X-ray Sources and Their Optical Counterparts in the Galactic Globular Cluster M12 (NGC 6218)

We study a Chandra X-ray Observatory ACIS-S observation of the Galactic globular clusterM12. With a 26 ks exposure time, we detect 6 X-ray sources inside the half-mass radius (2.16 arcminutes) of which two are inside the core radius (0.72 arcminutes) of the cluster. If we assume these sources are all associated with globular cluster M12, the luminosity L_{X} among these sources between 0.3-7.0 keV varies roughly from 10^{30} to 10^{32} ergs s^{-1}. For identification, we also analyzed the Hubble Space Telescope (HST) Advanced Camera for Surveys (ACS) and Wide Field and Planetary Camera 2 (WFPC2) data and identified the optical counterparts to five X-ray sources inside the HST ACS field of view. According to the X-ray and optical features, we found 2-5 candidate active binaries (ABs) or cataclysmic variables (CVs) and 0-3 background galaxies within the HST ACS field of view. Based on the assumption that the number of X-ray sources scales with the encounter rate and the mass of the globular cluster, we expect 2 X-ray source inside M12, and the expectation is consistent with our observational results. Therefore, the existence of identified X-ray sources (possible CVs or ABs) in M12 suggests the primordial origin of X-ray sources in globular clusters which is in agreement with previous studies.

💡 Research Summary

The authors present a detailed investigation of the low‑luminosity X‑ray source population in the Galactic globular cluster M12 (NGC 6218) using a 26 ks Chandra ACIS‑S observation complemented by archival Hubble Space Telescope (HST) imaging. Source detection was performed with CIAO’s WAVDETECT algorithm on the 0.3–7 keV band, yielding six X‑ray sources within the cluster’s half‑mass radius (2.16 arcmin), two of which lie inside the core radius (0.72 arcmin). Assuming a distance of 4.9 kpc and a modest absorbing column (N_H≈2×10²⁰ cm⁻²), the inferred X‑ray luminosities span 10³⁰–10³² erg s⁻¹, a range typical for cataclysmic variables (CVs) and active binaries (ABs) in globular clusters.

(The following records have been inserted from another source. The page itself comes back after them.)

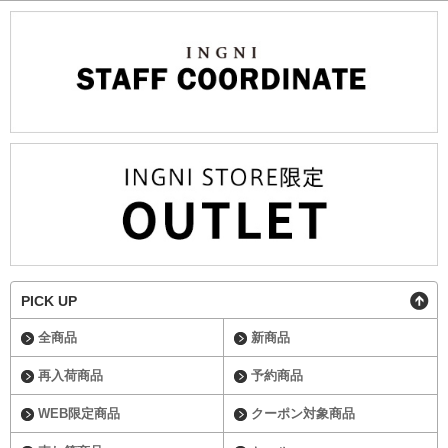
PICK UP
全商品
新商品
再入荷商品
予約商品
WEB限定商品
クーポン対象商品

To identify optical counterparts, the authors re‑processed HST Advanced Camera for Surveys (ACS) Wide Field Channel images in the F606W and F814W filters, as well as Wide Field Planetary Camera 2 (WFPC2) data in the ultraviolet (F336W) and blue (F439W) bands. Precise astrometric alignment was achieved by matching field stars to the Gaia DR2 catalog, resulting in positional uncertainties below 0.1 arcsec. Within the ACS field of view, five of the six X‑ray sources have plausible optical counterparts. The authors employed color–magnitude diagrams, X‑ray‑to‑optical flux ratios (F_X/F_opt), and X‑ray hardness information to classify these counterparts. Sources exhibiting blue optical colors and high F_X/F_opt are labeled as CV candidates, while redder objects with lower flux ratios are interpreted as AB candidates. A few counterparts display extended morphologies consistent with background galaxies, suggesting a modest level of contamination.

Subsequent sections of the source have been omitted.